Chcę kupić Galanta! - [EAx 97-04] Galant VIII 2.5 V6 Sedan 2003 czarny mat Lubań
carlRP - 23-05-2016, 06:26 Temat postu: [EAx 97-04] Galant VIII 2.5 V6 Sedan 2003 czarny mat Lubań Z racji na poszukiwania przeze mnie fajnego dupowozu ...chce wrócić do moich korzeni motoryzacyjnych czyli do Galanta .... szukam wersji Sport Edition lub Avance tylko w sedanie tylko z 2.5 V6 z manualem .... trafiłem w sieci na taki egzemplarz
WERSJA Avance
Manual
Skóry
100% udokumentowany przebieg
Czarny mat.
Kozak w 1000%
WYPOSAŻENIE :
- klimatyzacja automatyczna
- poduszki powietrzne kierowcy i pasażera
- poduszki powietrzne boczne kierowcy i pasażera
- immobilizer
- system antypoślizgowy ABS
- szyby sterowane elektrycznie przód i tył
- regulacja wysokości kierownicy
- regulacja wysokości fotela kierowcy
- dzielone siedzenia
- centralny zamek
- aluminiowe felgi 17 cali
- el składane lusterka
- system audio
- skóry
- el regulowane fotele
- podgrzewane fotele
- zegary High Contrast
- 5 alufelga na zapasie
Po zdjęciach martwi mnie lakier ( czarny mat spoko ) ale to odcięcie na masce nie wiem od czego jest... cena nawet spoko do przyjęcia wyposażenie bardzo fajne... jesli ktoś był oglądał proszę o opinie
link - http://olx.pl/oferta/mits...html#c6bebfe09f
Owczar - 01-06-2016, 10:49
Ja też mam matowego galanta. Ale malowałem go sam. Samo użytkowanie matowego auta ma swoje zalety - wystarczy myjnia z woskiem, nie trzeba polerować, cudować itp.
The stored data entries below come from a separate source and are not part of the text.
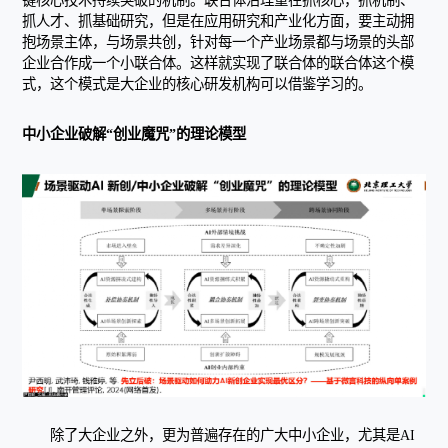
键核心技术持续突破的机制。联合体治理重在抓核心，抓机制、
抓人才、抓基础研究，但是在应用研究和产业化方面，要主动拥
抱场景主体，与场景共创，针对每一个产业场景都与场景的头部
企业合作成一个小联合体。这样就实现了联合体的联合体这个模
式，这个模式是大企业的核心研发机构可以借鉴学习的。
中小企业破解“创业魔咒”的理论模型
除了大企业之外，更为普遍存在的广大中小企业，尤其是AI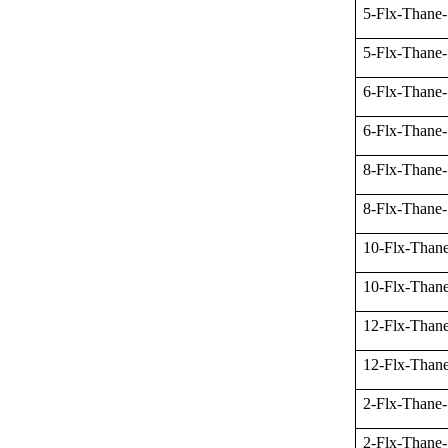
5-Flx-Thane
5-Flx-Thane
6-Flx-Thane
6-Flx-Thane
8-Flx-Thane
8-Flx-Thane
10-Flx-Than
10-Flx-Than
12-Flx-Than
12-Flx-Than
2-Flx-Thane
2-Flx-Thane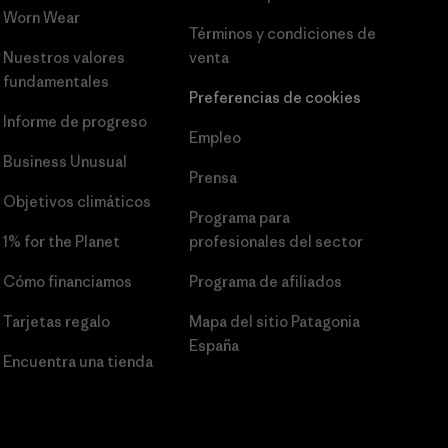
Worn Wear
Términos y condiciones
de
Nuestros valores
venta
fundamentales
Preferencias de cookies
Informe de progreso
Empleo
Business Unusual
Prensa
Objetivos climáticos
Programa para
1% for the Planet
profesionales del sector
Cómo financiamos
Programa de afiliados
Tarjetas regalo
Mapa del sitio Patagonia
España
Encuentra una tienda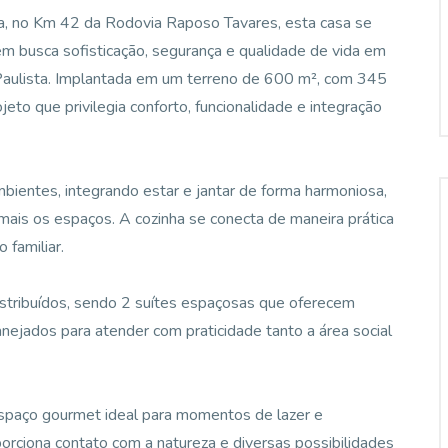
ta, no Km 42 da Rodovia Raposo Tavares, esta casa se
 busca sofisticação, segurança e qualidade de vida em
 Paulista. Implantada em um terreno de 600 m², com 345
jeto que privilegia conforto, funcionalidade e integração
bientes, integrando estar e jantar de forma harmoniosa,
 mais os espaços. A cozinha se conecta de maneira prática
 familiar.
istribuídos, sendo 2 suítes espaçosas que oferecem
anejados para atender com praticidade tanto a área social
spaço gourmet ideal para momentos de lazer e
orciona contato com a natureza e diversas possibilidades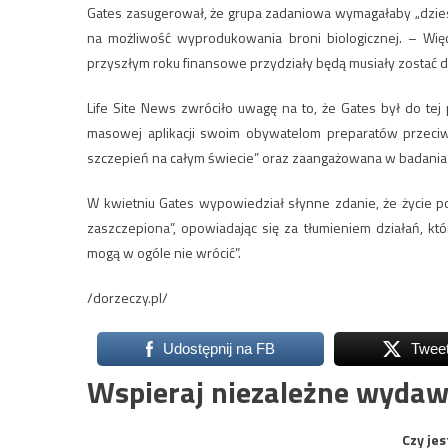
Gates zasugerował, że grupa zadaniowa wymagałaby „dziesi
na możliwość wyprodukowania broni biologicznej. – Więc
przyszłym roku finansowe przydziały będą musiały zostać 
Life Site News zwróciło uwagę na to, że Gates był do te
masowej aplikacji swoim obywatelom preparatów przeciw
szczepień na całym świecie” oraz zaangażowana w badania 
W kwietniu Gates wypowiedział słynne zdanie, że życie p
zaszczepiona”, opowiadając się za tłumieniem działań, któ
mogą w ogóle nie wrócić”.
/dorzeczy.pl/
Udostępnij na FB
Twee
Wspieraj niezależne wydaw
Czy jes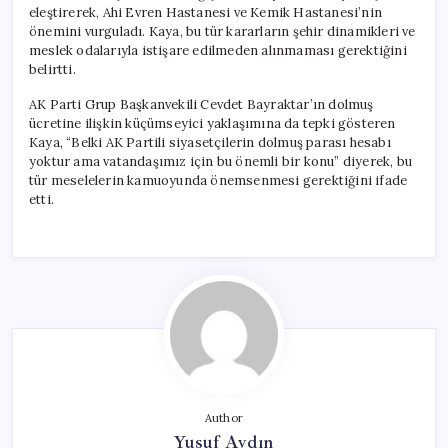
eleştirerek, Ahi Evren Hastanesi ve Kemik Hastanesi’nin
önemini vurguladı. Kaya, bu tür kararların şehir dinamikleri ve
meslek odalarıyla istişare edilmeden alınmaması gerektiğini
belirtti.
AK Parti Grup Başkanvekili Cevdet Bayraktar’ın dolmuş
ücretine ilişkin küçümseyici yaklaşımına da tepki gösteren
Kaya, “Belki AK Partili siyasetçilerin dolmuş parası hesabı
yoktur ama vatandaşımız için bu önemli bir konu” diyerek, bu
tür meselelerin kamuoyunda önemsenmesi gerektiğini ifade
etti.
Author
Yusuf Aydın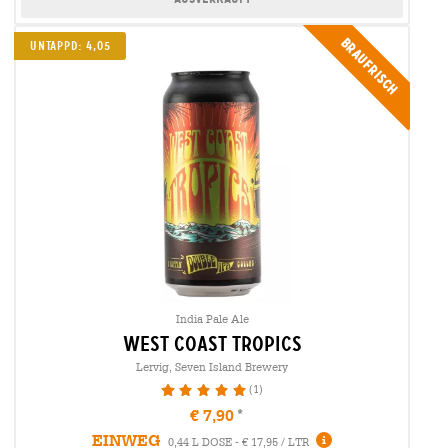
Braufrisch
UNTAPPD: 4,05
India Pale Ale
west coast tropics
Lervig, Seven Island Brewery
(1)
100%
€ 7,90
EINWEG
0,44 L DOSE - € 17,95 / LTR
Ale ma też wady - jak jest brudny to postarza auto dość drastycznie.
Jednak największy minus - który mnie akurat nie dotyczy - to w przypadku kolizji lakiernik nie ma szans na dobranie takiego samego matu. Jest tysiące róznych lakierów i nie trafisz w identyczny jeśli nie masz wiedzy jaki był wcześniej uzyty. Ja mam tradycyjną bazę, a na to kładę matowy klar producenta, którego znam. Dzięki temu mogę powtarzalnie pomalować w ten sam sposób. To odcięcie na masce to prawdopodobnie próba malowania, możliwe, że przez handlarza po sprowadzeniu. Jak widać nie do końca wyszło.
Mój mat wygląda jak większa część tego auta i podejrzewam, że pierwotnie był malowany tą samą metodą co mój. Przód już jest bez klaru.
carlRP - 08-06-2016, 09:59
Dzisiaj kolega w moim imieniu był na oględzinach auta ( ogólnie byłem zdecydowany na niego jeśli nic wielkiego nie będzie z nim do roboty ) okazało sie że jest to kompletny gruz....
Malowany sprayem , pełno odprysków , drzwi od dołu z rdzą , ranty błotników szpachlowane , opony do wymiany , hamulce do roboty ogólnie padaka straszna niestety...wieczorem wrzucę zdjęcia .
OGÓLNIE TO ODRADZAM ZAKUP TEGO SAMOCHODU !!
Owczar - 08-06-2016, 10:17
carlRP napisał/a: | ogólnie byłem zdecydowany na niego jeśli nic wielkiego nie będzie z nim do roboty |
Poważnie chciałeś go kupić? Jedna kolizja, jak będzie coś do malowania to zostajesz z łatkiem lub malujesz całego.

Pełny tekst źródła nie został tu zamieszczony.